What's the minimum viable memory setup for a coding agent?

A coding agent working on a persistent project is a Tier C (full autonomous) agent and needs all four memory types at minimum: working memory (context window with current code and conversation), semantic memory (a project knowledge file with architecture, conventions, and build commands), procedural memory (skills like code review, PR creation, and test generation with progressive disclosure), and episodic memory (distilled notes from past debugging sessions). Skipping any of these will result in the agent losing context, ignoring conventions, or repeating resolved mistakes.

Can I use the CoALA framework with multi-agent systems?

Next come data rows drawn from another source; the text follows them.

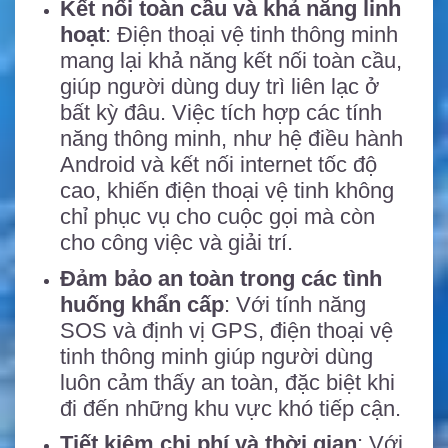
Kết nối toàn cầu và khả năng linh
hoạt
: Điện thoại vệ tinh thông minh
mang lại khả năng kết nối toàn cầu,
giúp người dùng duy trì liên lạc ở
bất kỳ đâu. Việc tích hợp các tính
năng thông minh, như hệ điều hành
Android và kết nối internet tốc độ
cao, khiến điện thoại vệ tinh không
chỉ phục vụ cho cuộc gọi mà còn
cho công việc và giải trí.
Đảm bảo an toàn trong các tình
huống khẩn cấp
: Với tính năng
SOS và định vị GPS, điện thoại vệ
tinh thông minh giúp người dùng
luôn cảm thấy an toàn, đặc biệt khi
đi đến những khu vực khó tiếp cận.
Tiết kiệm chi phí và thời gian
: Với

Yes. In multi-agent systems, apply CoALA to each agent individually — each agent gets its own memory stack classification based on its specific role and complexity tier. Additionally, you may need a shared semantic memory layer (common knowledge accessible to all agents) and shared episodic memory (collective records of system-wide decisions). The framework scales naturally: a simple router agent in the system might be Tier A while the orchestrator agent is Tier C, each with appropriately different memory architectures.